Do Chinchillas Need Big Cages? [Requirements + Tips]


If you are getting close to purchasing a chinchilla, you likely are curious if chinchillas need big cages.

Understandable and it’s a great question if you have never owned a chinchilla before.

This post is designed to cover that specific question.

So, do chinchillas need big cages? Yes, chinchillas need big cages. Chinchillas love to jump and climb on multiple levels throughout their cage. Chinchillas additionally enjoy having the space to run around to play with various items within the cage.
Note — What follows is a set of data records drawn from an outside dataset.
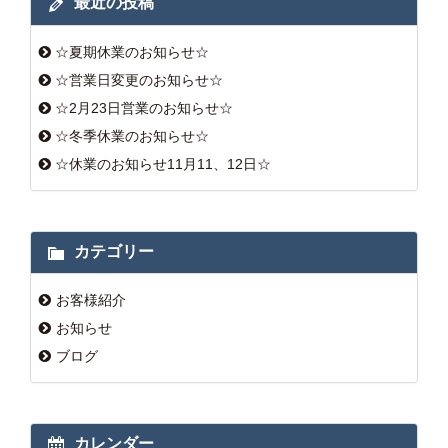
最近の投稿
☆夏期休業のお知らせ☆
☆営業日変更のお知らせ☆
☆2月23日営業のお知らせ☆
☆冬季休業のお知らせ☆
☆休業のお知らせ11月11、12日☆
カテゴリー
お客様紹介
お知らせ
ブログ
カレンダー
The bigger the chinchilla cage, the better for the chinchilla.

While this may answer the specific question if chinchillas need big cages, it may not answer how big.
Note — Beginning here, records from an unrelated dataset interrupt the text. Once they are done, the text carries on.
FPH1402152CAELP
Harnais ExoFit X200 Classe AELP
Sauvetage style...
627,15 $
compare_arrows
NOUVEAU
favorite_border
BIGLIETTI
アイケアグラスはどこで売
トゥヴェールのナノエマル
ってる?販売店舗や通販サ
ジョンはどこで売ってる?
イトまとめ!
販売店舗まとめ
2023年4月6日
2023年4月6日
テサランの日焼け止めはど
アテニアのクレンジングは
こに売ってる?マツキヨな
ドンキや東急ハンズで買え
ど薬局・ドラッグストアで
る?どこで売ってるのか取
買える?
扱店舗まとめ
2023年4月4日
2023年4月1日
The first thing I would recommend is if you need specific cage sizing requirements, visit my other post.

It’s all about how big a chinchilla cage should be that you can see here.

Secondly, if you trust me, you can skip straight to my post about the 3 best chinchilla cages here.
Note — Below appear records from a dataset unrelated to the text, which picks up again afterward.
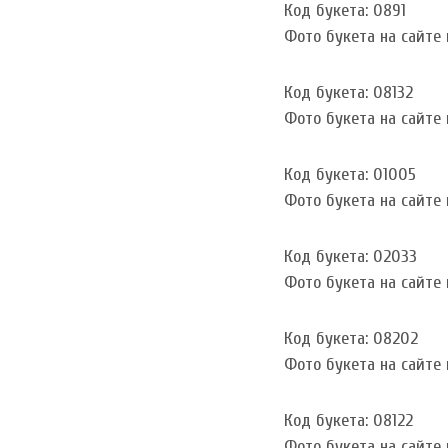
Код букета: 0891
Фото букета на сайте и
Код букета: 08132
Фото букета на сайте и
Код букета: 01005
Фото букета на сайте и
Код букета: 02033
Фото букета на сайте и
Код букета: 08202
Фото букета на сайте и
Код букета: 08122
Фото букета на сайте и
It’s going to breakdown three cages I’ve purchased, tested and used and give recommendations.

Otherwise, if you want the basics, give me 3-4 minute to give you the information needed.

Here are the details.

Do Chinchillas Need Big Cages and Why Chinchillas Need Big Cages

Like stated before, chinchillas need big cages.

They have too much spring in their step (so to speak) to be confined to small cages.

Their ability to jump and climb makes them very agile and energetic creatures.

If you need information on these topics, you can visit my post about if chinchillas jump here.

You can also read my post about if chinchillas climb here.

Those two posts will give you a better idea as to why a big cage is critical for chinchillas.

Chinchillas Do Not Get Much Time Out of The Cage So Make the Cage Big

Chinchillas are not like dogs or cats.

They do not have the ability to free roam the house and wander around nor should you ever allow them too.

That’s dangerous and the specific reason I have a post dedicated to the topic.

It’s all about if chinchillas can free roam the house.

Use the link above to read that post.

This means that chinchillas for 23 hours a day are confined inside of cage-like many rodents.

This means, your chance to ensure they remain mentally stimulated and happy is all in the large cage.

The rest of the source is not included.